(Page-level text extractions)
════════════════

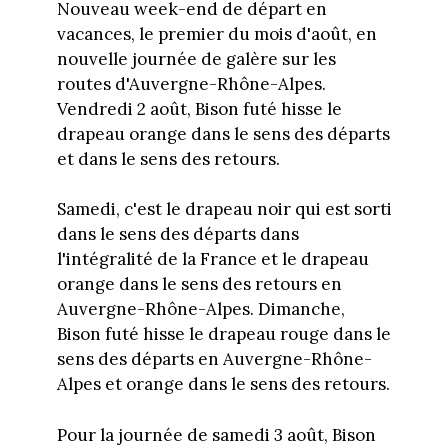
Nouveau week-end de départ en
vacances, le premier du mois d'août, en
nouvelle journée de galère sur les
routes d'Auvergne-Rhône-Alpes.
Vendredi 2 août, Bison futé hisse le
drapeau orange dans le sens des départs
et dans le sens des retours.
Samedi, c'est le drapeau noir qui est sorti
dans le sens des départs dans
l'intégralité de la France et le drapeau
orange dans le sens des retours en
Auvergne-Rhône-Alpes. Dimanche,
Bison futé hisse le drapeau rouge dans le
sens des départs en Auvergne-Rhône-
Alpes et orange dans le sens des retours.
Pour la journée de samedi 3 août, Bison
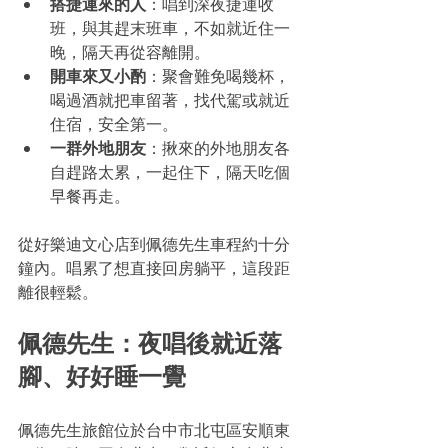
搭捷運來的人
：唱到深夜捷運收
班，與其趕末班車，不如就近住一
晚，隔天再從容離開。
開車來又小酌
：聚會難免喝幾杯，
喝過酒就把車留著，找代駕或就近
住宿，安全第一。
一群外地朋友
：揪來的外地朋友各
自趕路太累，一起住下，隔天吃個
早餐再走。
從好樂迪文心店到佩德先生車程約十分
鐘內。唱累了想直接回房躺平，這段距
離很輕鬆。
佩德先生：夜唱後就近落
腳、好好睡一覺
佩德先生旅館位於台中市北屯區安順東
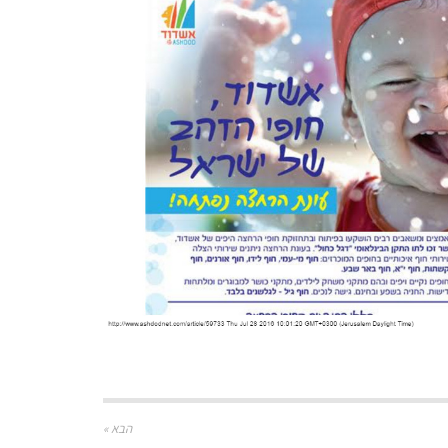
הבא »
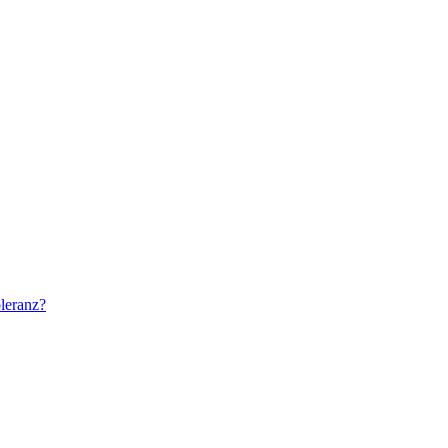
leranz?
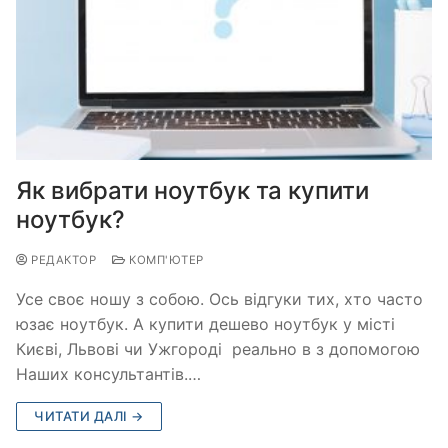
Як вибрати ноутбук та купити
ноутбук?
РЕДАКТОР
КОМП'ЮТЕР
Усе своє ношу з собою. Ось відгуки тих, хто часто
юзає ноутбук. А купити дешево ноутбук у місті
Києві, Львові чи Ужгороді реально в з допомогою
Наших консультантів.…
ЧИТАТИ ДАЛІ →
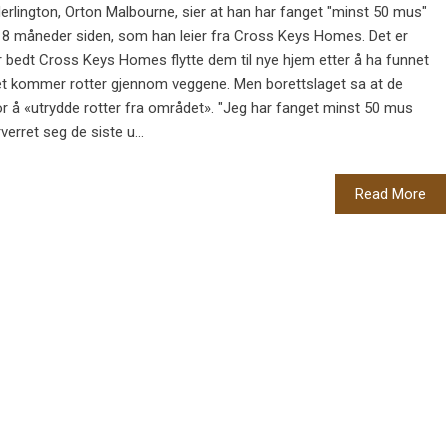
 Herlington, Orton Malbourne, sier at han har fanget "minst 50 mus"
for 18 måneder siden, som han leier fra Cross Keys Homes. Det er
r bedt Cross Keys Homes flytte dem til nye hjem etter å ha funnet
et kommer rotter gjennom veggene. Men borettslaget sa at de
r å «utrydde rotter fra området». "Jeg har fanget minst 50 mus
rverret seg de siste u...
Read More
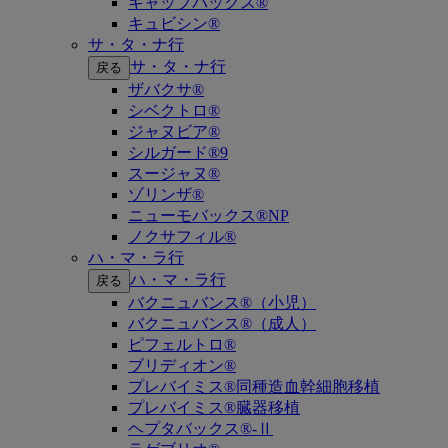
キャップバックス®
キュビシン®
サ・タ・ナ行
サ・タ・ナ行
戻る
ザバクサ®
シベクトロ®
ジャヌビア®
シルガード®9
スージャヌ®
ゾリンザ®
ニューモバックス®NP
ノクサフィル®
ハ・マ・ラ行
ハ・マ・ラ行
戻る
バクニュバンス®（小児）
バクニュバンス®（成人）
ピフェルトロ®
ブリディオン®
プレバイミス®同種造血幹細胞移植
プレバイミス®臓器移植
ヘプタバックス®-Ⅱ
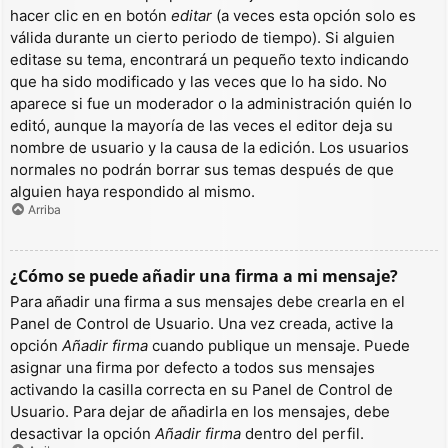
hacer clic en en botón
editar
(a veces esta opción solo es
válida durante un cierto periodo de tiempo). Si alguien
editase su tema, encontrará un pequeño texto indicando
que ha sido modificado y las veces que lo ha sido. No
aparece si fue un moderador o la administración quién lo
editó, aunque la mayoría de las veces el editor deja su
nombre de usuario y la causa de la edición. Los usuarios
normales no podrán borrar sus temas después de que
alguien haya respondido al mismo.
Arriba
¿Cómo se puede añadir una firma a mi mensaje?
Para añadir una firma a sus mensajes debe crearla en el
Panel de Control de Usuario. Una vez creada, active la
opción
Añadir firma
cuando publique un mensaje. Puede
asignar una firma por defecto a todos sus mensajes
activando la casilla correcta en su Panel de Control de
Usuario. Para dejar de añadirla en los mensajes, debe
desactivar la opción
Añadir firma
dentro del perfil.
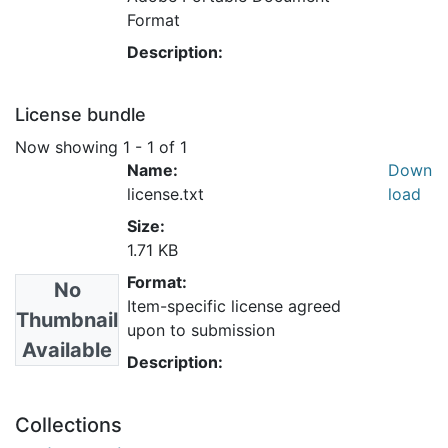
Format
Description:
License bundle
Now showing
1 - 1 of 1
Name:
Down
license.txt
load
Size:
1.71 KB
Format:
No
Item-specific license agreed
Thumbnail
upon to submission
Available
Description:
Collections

════════════════

**WHAT TO DO:** Set down all of the entries precisely and keep the pictures out of the copy.

**REPLY:**
Nouveau week-end de départ en
vacances, le premier du mois d'août, en
nouvelle journée de galère sur les
routes d'Auvergne-Rhône-Alpes.
Vendredi 2 août, Bison futé hisse le
drapeau orange dans le sens des départs
et dans le sens des retours.
Samedi, c'est le drapeau noir qui est sorti
dans le sens des départs dans
l'intégralité de la France et le drapeau
orange dans le sens des retours en
Auvergne-Rhône-Alpes. Dimanche,
Bison futé hisse le drapeau rouge dans le
sens des départs en Auvergne-Rhône-
Alpes et orange dans le sens des retours.
Pour la journée de samedi 3 août, Bison
搭捷運來的人
：唱到深夜捷運收
班，與其趕末班車，不如就近住一
晚，隔天再從容離開。
開車來又小酌
：聚會難免喝幾杯，
喝過酒就把車留著，找代駕或就近
住宿，安全第一。
一群外地朋友
：揪來的外地朋友各
自趕路太累，一起住下，隔天吃個
早餐再走。
從好樂迪文心店到佩德先生車程約十分
鐘內。唱累了想直接回房躺平，這段距
離很輕鬆。
佩德先生：夜唱後就近落
腳、好好睡一覺
佩德先生旅館位於台中市北屯區安順東
הבא »
leranz?
Як вибрати ноутбук та купити
ноутбук?
РЕДАКТОР
КОМП'ЮТЕР
Усе своє ношу з собою. Ось відгуки тих, хто часто
юзає ноутбук. А купити дешево ноутбук у місті
Києві, Львові чи Ужгороді реально в з допомогою
Наших консультантів.…
ЧИТАТИ ДАЛІ →
 Herlington, Orton Malbourne, sier at han har fanget "minst 50 mus"
for 18 måneder siden, som han leier fra Cross Keys Homes. Det er
r bedt Cross Keys Homes flytte dem til nye hjem etter å ha funnet
et kommer rotter gjennom veggene. Men borettslaget sa at de
r å «utrydde rotter fra området». "Jeg har fanget minst 50 mus
rverret seg de siste u...
Read More
キャップバックス®
キュビシン®
サ・タ・ナ行
サ・タ・ナ行
戻る
ザバクサ®
シベクトロ®
ジャヌビア®
シルガード®9
スージャヌ®
ゾリンザ®
ニューモバックス®NP
ノクサフィル®
ハ・マ・ラ行
ハ・マ・ラ行
戻る
バクニュバンス®（小児）
バクニュバンス®（成人）
ピフェルトロ®
ブリディオン®
プレバイミス®同種造血幹細胞移植
プレバイミス®臓器移植
ヘプタバックス®-Ⅱ
hacer clic en en botón
editar
(a veces esta opción solo es
válida durante un cierto periodo de tiempo). Si alguien
editase su tema, encontrará un pequeño texto indicando
que ha sido modificado y las veces que lo ha sido. No
aparece si fue un moderador o la administración quién lo
editó, aunque la mayoría de las veces el editor deja su
nombre de usuario y la causa de la edición. Los usuarios
normales no podrán borrar sus temas después de que
alguien haya respondido al mismo.
Arriba
¿Cómo se puede añadir una firma a mi mensaje?
Para añadir una firma a sus mensajes debe crearla en el
Panel de Control de Usuario. Una vez creada, active la
opción
Añadir firma
cuando publique un mensaje. Puede
asignar una firma por defecto a todos sus mensajes
activando la casilla correcta en su Panel de Control de
Usuario. Para dejar de añadirla en los mensajes, debe
desactivar la opción
Añadir firma
dentro del perfil.
Format
Description:
License bundle
Now showing
1 - 1 of 1
Name:
Down
license.txt
load
Size:
1.71 KB
Format:
No
Item-specific license agreed
Thumbnail
upon to submission
Available
Description:
Collections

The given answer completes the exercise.